HMDA created real problems. HMDA could work when you were speaking with or about one bank, because the "unknowns" were (alert: Rumsfeldism approaching) largely "known unknowns."

It was less effective in comparing banks. It was incredibly difficult when trying to address the lending issues that dominated the last ten years. HMDA had no sensitivity to the quality of lending, or to the inputs that were utilizing in underwriting in an era of risk-based pricing. Congress' intention to have information on credit score would address the latter, but I doubt if it will be implemented at the level of the borrower. Short of that, HMDA could be back where it started.

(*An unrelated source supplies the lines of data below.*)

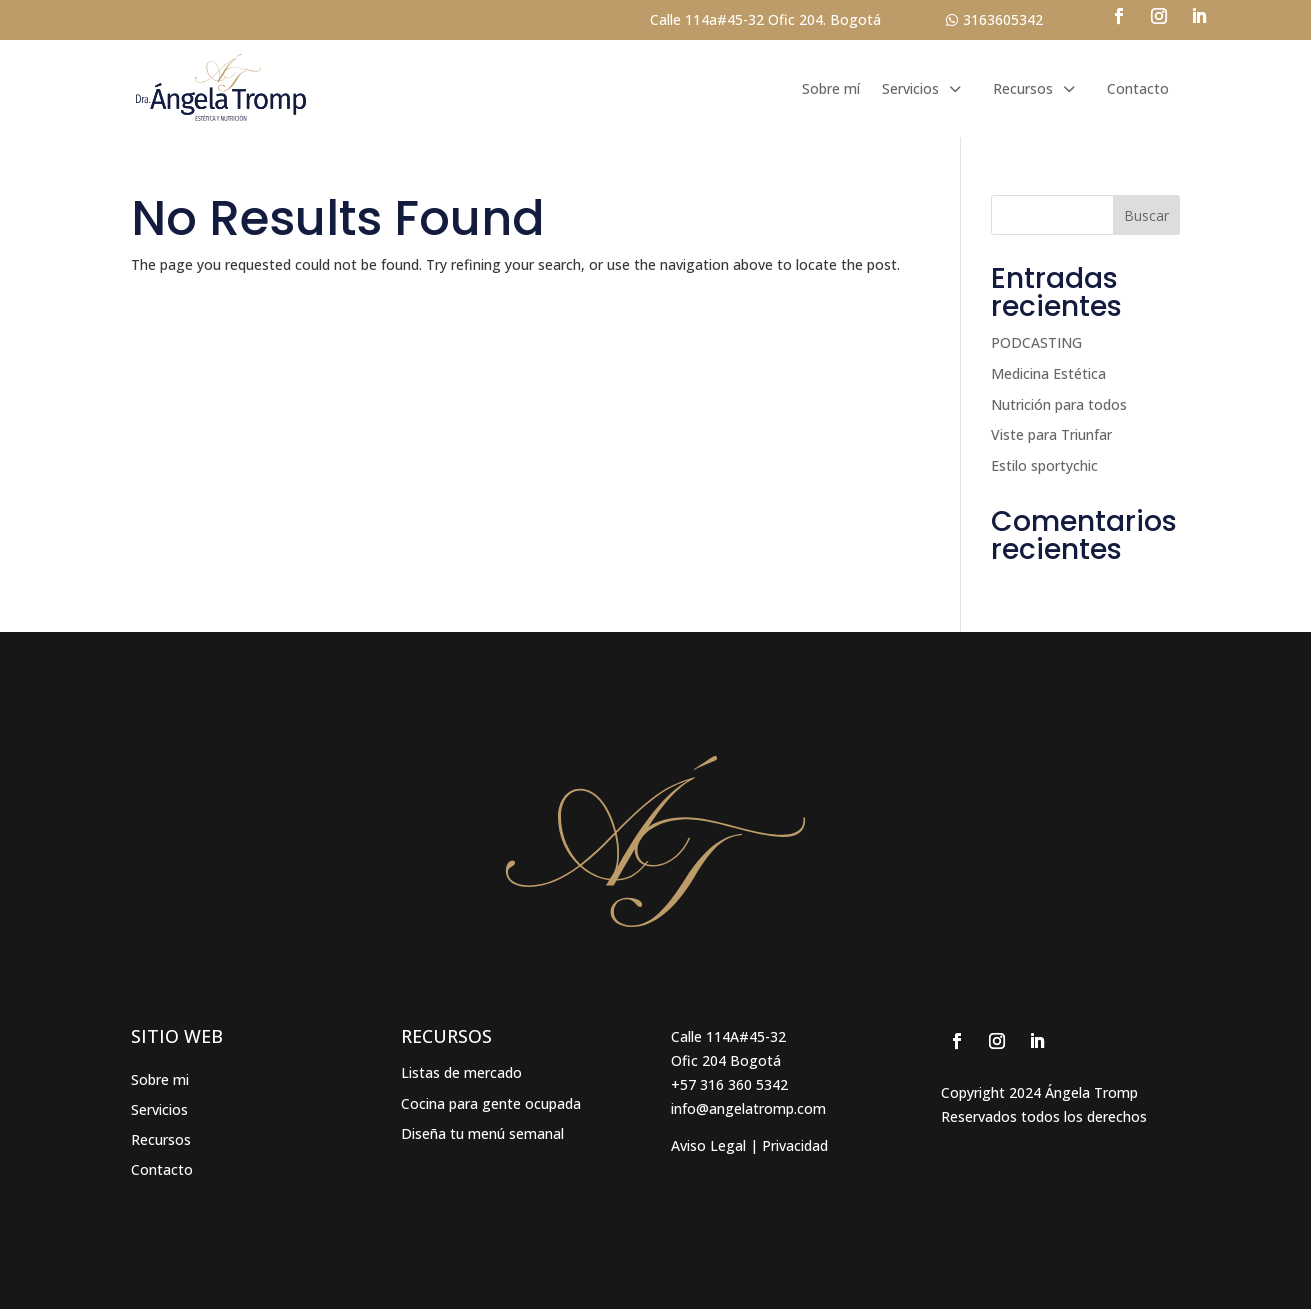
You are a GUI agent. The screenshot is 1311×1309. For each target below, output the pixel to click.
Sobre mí (831, 88)
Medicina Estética (1048, 373)
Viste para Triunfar (1051, 434)
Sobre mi (160, 1081)
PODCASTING (1036, 342)
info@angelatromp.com (748, 1108)
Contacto (1138, 88)
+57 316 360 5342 (729, 1084)
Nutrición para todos (1059, 404)
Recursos (1023, 88)
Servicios (910, 88)
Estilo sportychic (1044, 465)
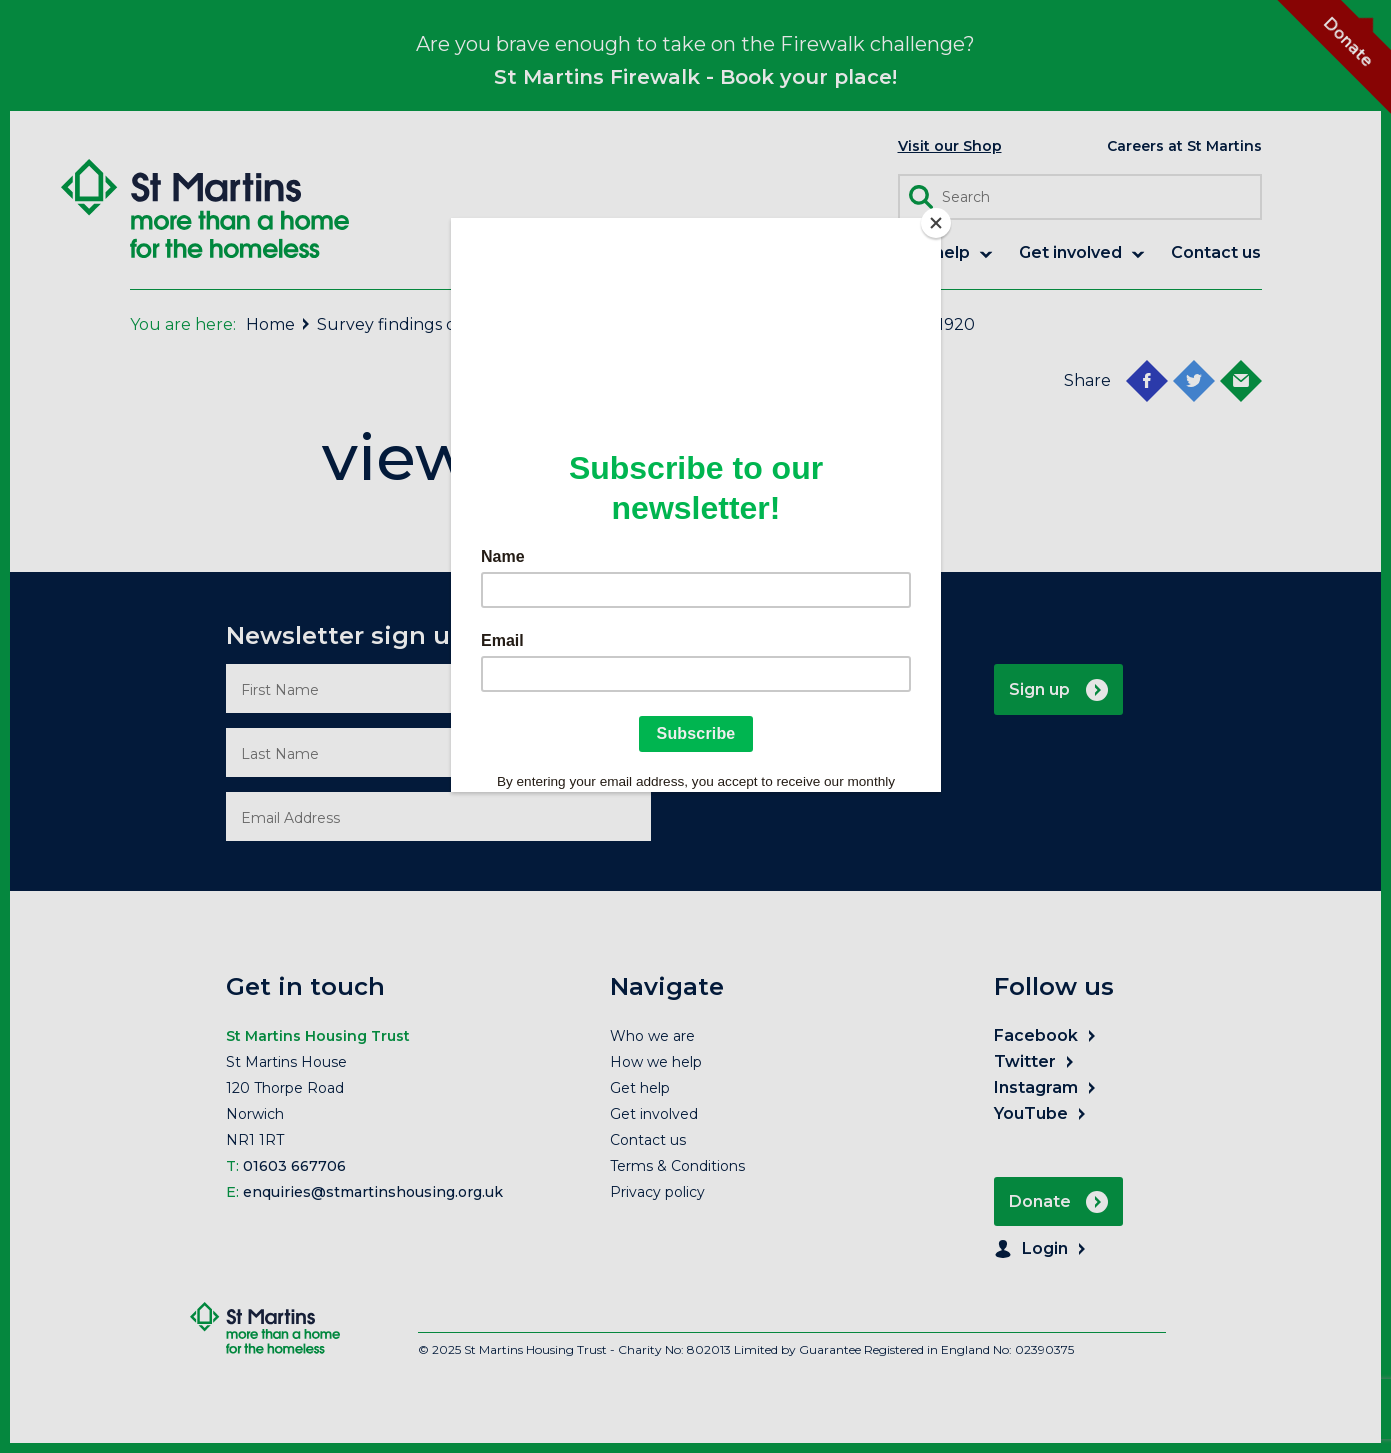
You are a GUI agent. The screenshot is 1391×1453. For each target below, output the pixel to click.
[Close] (936, 223)
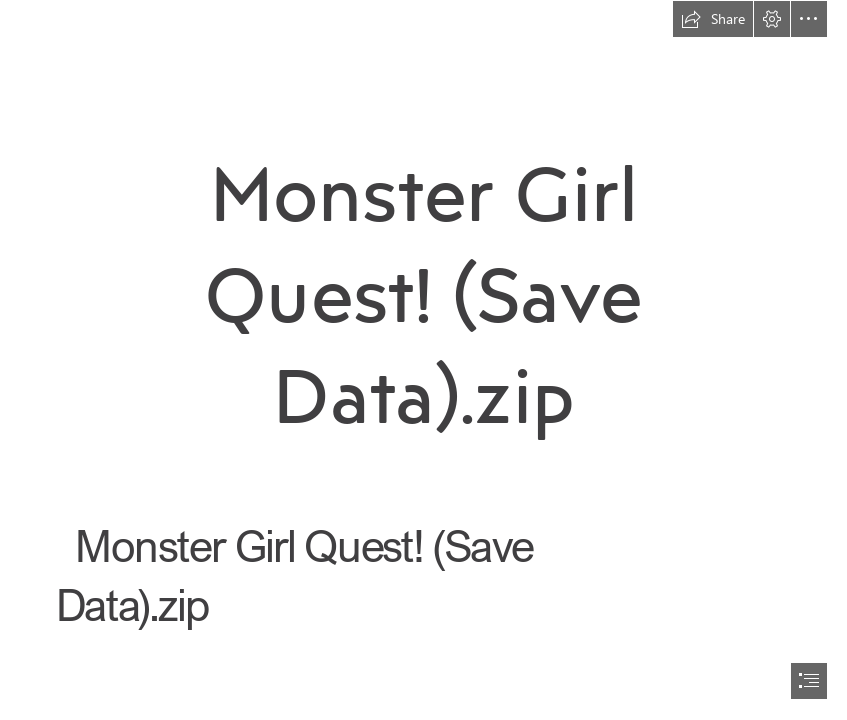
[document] (423, 360)
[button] (713, 19)
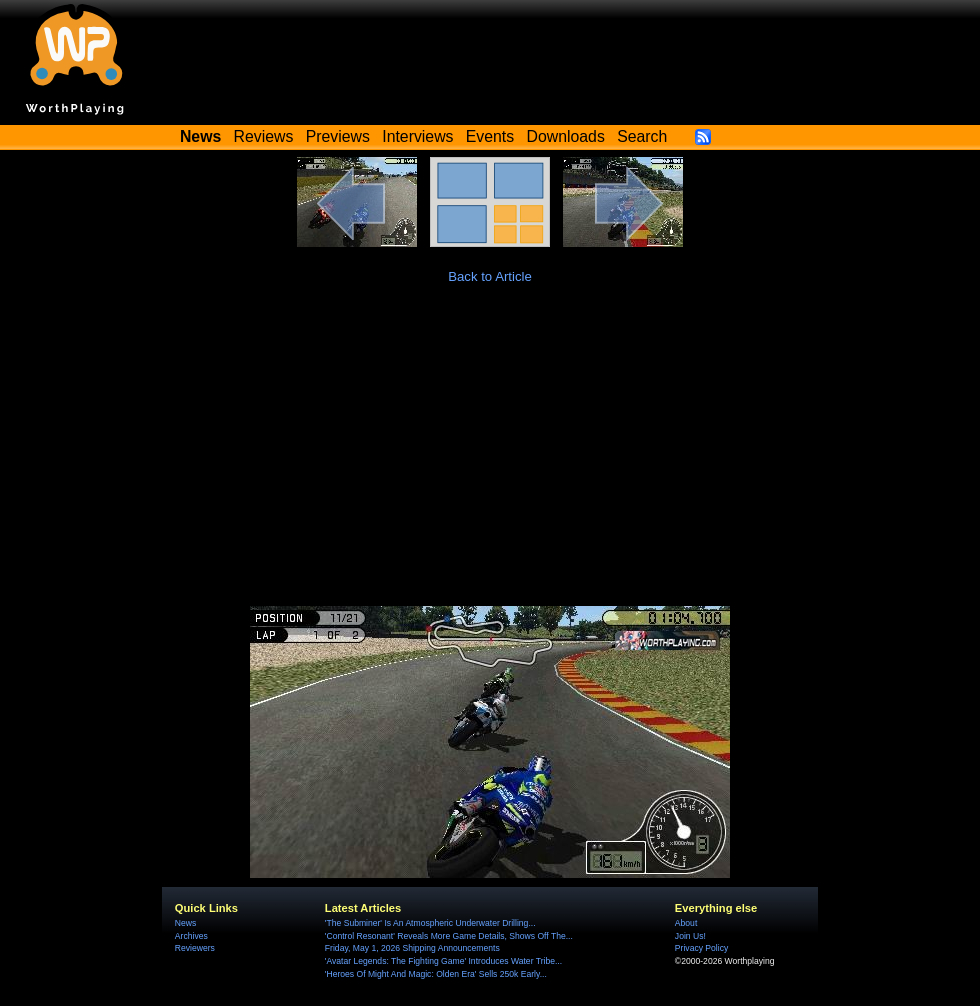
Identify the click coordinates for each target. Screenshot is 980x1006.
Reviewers (195, 948)
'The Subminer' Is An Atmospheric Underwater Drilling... (430, 923)
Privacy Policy (701, 948)
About (686, 923)
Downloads (566, 136)
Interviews (417, 136)
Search (642, 136)
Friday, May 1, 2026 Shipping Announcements (412, 948)
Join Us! (690, 936)
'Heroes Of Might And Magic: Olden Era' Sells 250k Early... (436, 974)
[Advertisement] (490, 456)
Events (490, 136)
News (185, 923)
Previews (338, 136)
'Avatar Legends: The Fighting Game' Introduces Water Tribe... (443, 961)
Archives (191, 936)
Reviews (264, 136)
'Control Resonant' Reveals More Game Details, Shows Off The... (449, 936)
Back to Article (490, 276)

Mr. Big Four wants to go ahead and put the underwriting data out there. His logic is that it will differentiate his bank from the sub-prime lenders. That would save what he considers to be the hindrance of un-deserved lawsuits. He is hoping that the Federal Reserve will see it his way, and create a set of variables that get at underwriting. Those would include:

  • credit score
  • loan-to-value
  • debt-to-income
  • existence of a bankruptcy in the past seven years
  • late mortgage payments in the last three years
  • foreclosure in the last five years

There are some other indicators that make a difference in underwriting, but that are already included. Owner-occupancy is revealed in HMDA. Big Four knows that his bank turns down a lot of investor loans.

If HMDA can satisfy the issue of underwriting, it will be a far more useful database. I would like to see more about loan terms and property characteristics - if for example some bank is doing stated-income loans, then the public should have some concern - but underwriting is in and of itself a huge advancement.